Double Life of a Military Sexologist
I kind of live a double life. Most of the time, I live the life of a sexologist, anthropologist, and generally self-reflective person just trying to find my way in the world. During the summer, I put on my uniform and live the life of GySgt Izzo at my military unit in Germany.
I often forget how different these two worlds actually are. As a sexologist and anthropologist, I study things like "the evolution of human mating strategies" and "embodiment." I teach workshops to people who want to know, "How can I get more out of my relationship?" and "How can I figure out who I am?" I talk about things like "self actualization" and "spiritual obedience." As a military SNCO, I'm worried about ISIS, Russia, and how to help my Soldiers, Seamen, and Marines (I work at a Joint unit) become the most technically and tactically proficient military members they can be.
I imagine what it would be like to walk into my military workspace in my boots and camouflage utilities and say the word "intimacy" out loud.

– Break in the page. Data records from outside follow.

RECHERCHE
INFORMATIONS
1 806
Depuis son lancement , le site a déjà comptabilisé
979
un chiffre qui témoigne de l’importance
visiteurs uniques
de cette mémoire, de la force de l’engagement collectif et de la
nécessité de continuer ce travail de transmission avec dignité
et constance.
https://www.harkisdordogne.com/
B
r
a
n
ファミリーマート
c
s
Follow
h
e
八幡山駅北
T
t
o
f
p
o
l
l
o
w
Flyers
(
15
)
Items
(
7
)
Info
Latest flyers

We don't play music in my shop, but I imagine that if we did, it would come to a screeching halt. I envision pencils dropping; silence replacing the sounds of fingers tapping on keyboards; blank stares all around. Words like "intimacy" don't make sense in that world. That kind of touchy-feely stuff is for girls.

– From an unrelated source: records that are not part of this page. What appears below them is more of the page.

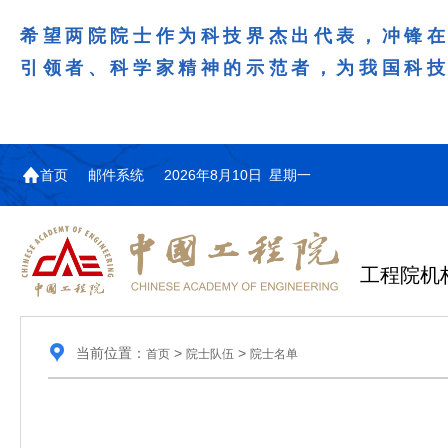
希望两院院士作为科技界杰出代表，冲锋
引领者、科学家精神的示范者，为我国科
首页
邮件系统
2026年8月10日 星期一
工程院机
当前位置：
>
>
首页
院士队伍
院士名单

I remember a handful of years earlier, after I'd completed my first graduate degree in Human Behavior and word got out around the shop that I was going back to school for a doctorate. When the question, "What's this one going to be in?" was asked, I knew to expect at least a few uneasy jokes and smart a** remarks when I replied, "Human Sexuality." But I also remember that after everyone went home for the night, I could expect a knock or two on my door every week from different Marines who weren't coming to hit on me or to "talk shop," but who needed to talk to the professional me instead of the SNCO me. "Is it OK if I talk to you about some of your school stuff?" they'd ask. I knew those conversations weren't going to be about academics; they'd be about sexual performance. Sexual exploration. Being kinky. Being gay. Self consciousness. Shame. Embarrassment. Sexual conquests. Insecurity. Pride... And oh yes, intimacy. There were many of those conversations, and after enough knocks on my door, I came to realize that there's a need for sexologists who "get" the military culture. I came to realize that in the shop (as in most public venues, like Facebook), most of the military guys won't say words like "intimacy" out loud, but their concerns still exists.
In my day-to-day life as a professional, as Dr. Izzo, it's easy to forget the things that are so obvious to GySgt Izzo: that the military culture is different from the culture at large. The touchy-feely stuff that I find so valuable for the general population is rarely even in a language that most military guys or veterans are immediately willing to hear. For those who are willing, it rarely makes much sense.
I'm doing my best to navigate those differences, but it's difficult because there's a professional expectation that those identities will stay separate. I certainly won't be holding group sessions on "intimacy" in cammies, and the touchy-feely worlds of sexology and anthropology would just assume not acknowledge that I'm a Marine in the first place. I guess that means I'll have to be the person who builds the bridge.